In any other investment context, an LP pulling out or failing to come up with capital when their commitment is called upon results in complete forfeiture of their entire stake in the fund. The consequences of failing to follow through on their commitment should be no less severe for BDC, if only for the sake of making such reactionary budget shifts not worth it.
Cheque Size
The BDC fund was designed to write cheques in the $5M range. In my view, this is too large to support emerging technologies by at least an order of magnitude. Canada’s premiere deep tech impact investors, Waterloo’s Velocity Fund, will tell you that most deep tech companies need about $1M to get off the ground and across the valley of death at pre-seed, and most of my research into deep tech funds tied to academic institutions supports this assertion.
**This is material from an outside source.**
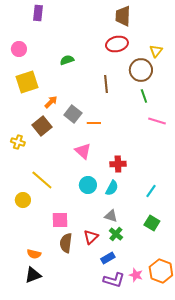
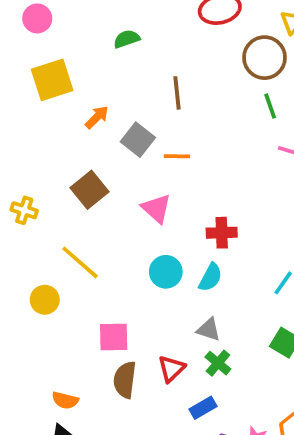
brown line: (106, 84) -> (177, 93), moved
brown square: (42, 126) -> (89, 190), moved
yellow cross: (18, 142) -> (24, 210), moved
Because of the oversized cheque, BDC’s Deep Tech fund had relatively few opportunities that fit the thesis, as most deep tech companies pre-revenue are raising rounds too small to be on their radar. Combined with the lack of deep tech investment in Canada generally, this means that companies have to survive the valley of death on their own before BDC was even able to get involved in supporting them further.
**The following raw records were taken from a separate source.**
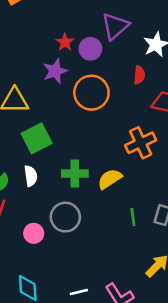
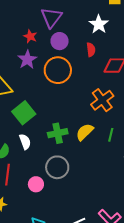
purple triangle: (115, 26) -> (51, 17), moved
purple circle: (90, 49) -> (60, 41), moved
green line: (133, 217) -> (111, 135), moved, turned 32

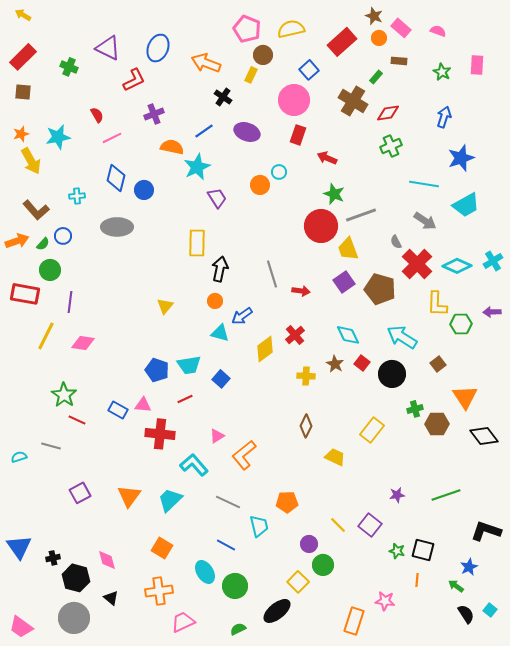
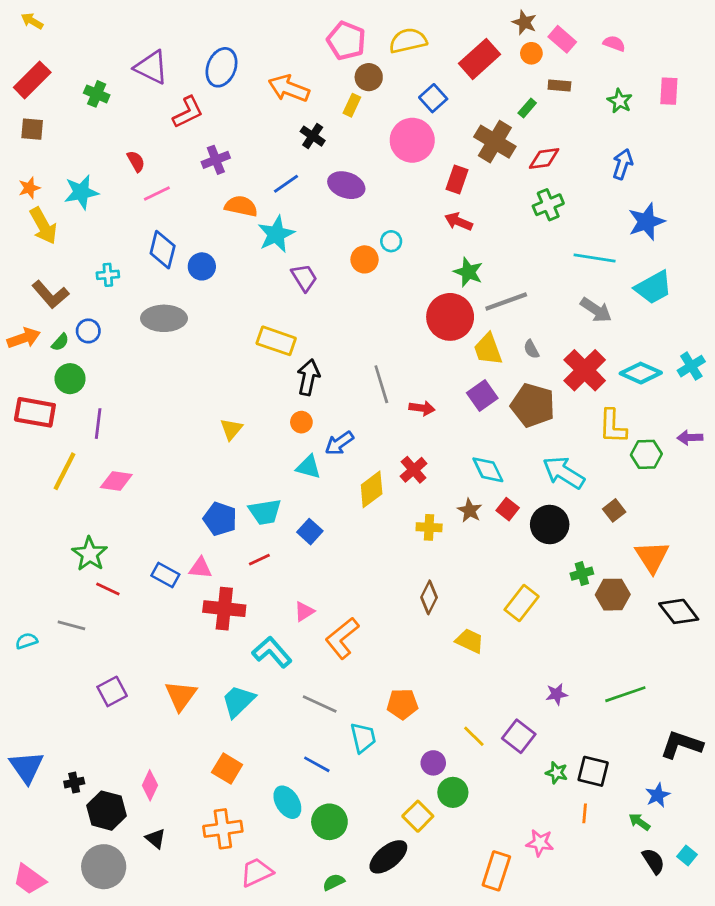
red rectangle: (298, 135) -> (457, 180), moved
gray semicircle: (396, 242) -> (531, 349), moved
yellow rectangle: (197, 243) -> (276, 341), turned -72
pink diamond: (107, 560) -> (150, 785), turned 40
While the opportunities passed upon rarely form part of a fund’s performance metrics and is certainly not a dataset that will ever be made public, I suspect that many promising opportunities had to be turned down as a result of a mismatch between cash needed and the lower limit on BDC’s cheque size. This is symptomatic of the same risk-intolerance that plagues all of Canadian innovation. By insisting on a large cheque size, investments are only made after companies have made significant headway by other means, allowing for reduction of risk at the cost of many potential opportunities.
This is not to say that the $5M cheque size is not important, simply that it is not nearly as impactful as it could be without additional support earlier in the process. Deep tech companies need to raise Series A, too, but without a source of patient capital at a much smaller price point earlier in the pipeline, many companies will have failed, never launched, or left Canada long before the Deep Tech fund could have made a difference.
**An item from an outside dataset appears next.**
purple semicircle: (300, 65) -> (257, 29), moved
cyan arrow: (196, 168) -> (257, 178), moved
Any spiritual successor to the Deep Tech fund should aim for much smaller cheques, deployed much earlier in the process.
What Now?
Regardless of the performance of BDC as an organization or any structural issues in the first iteration, loss of the Deep Tech fund is a major blow to Canada’s deep tech ecosystem, as they were widely viewed as an anchor in the deep tech investment landscape. I expect that their absence will have a chilling effect on upstream investment by funds that previously considered them the most likely next investor in the chain, which Canada simply cannot afford.
If I am right in my assessment that the Deep Tech fund was just a casualty of broader efforts to course-correct at BDC, then it is clear that BDC’s risk tolerance is incompatible with deep tech generally, and BDC should ask itself some difficult questions about the unintended consequences of policy whiplash on an already fragile ecosystem before deciding that it is the right vehicle for delivering deep tech innovation.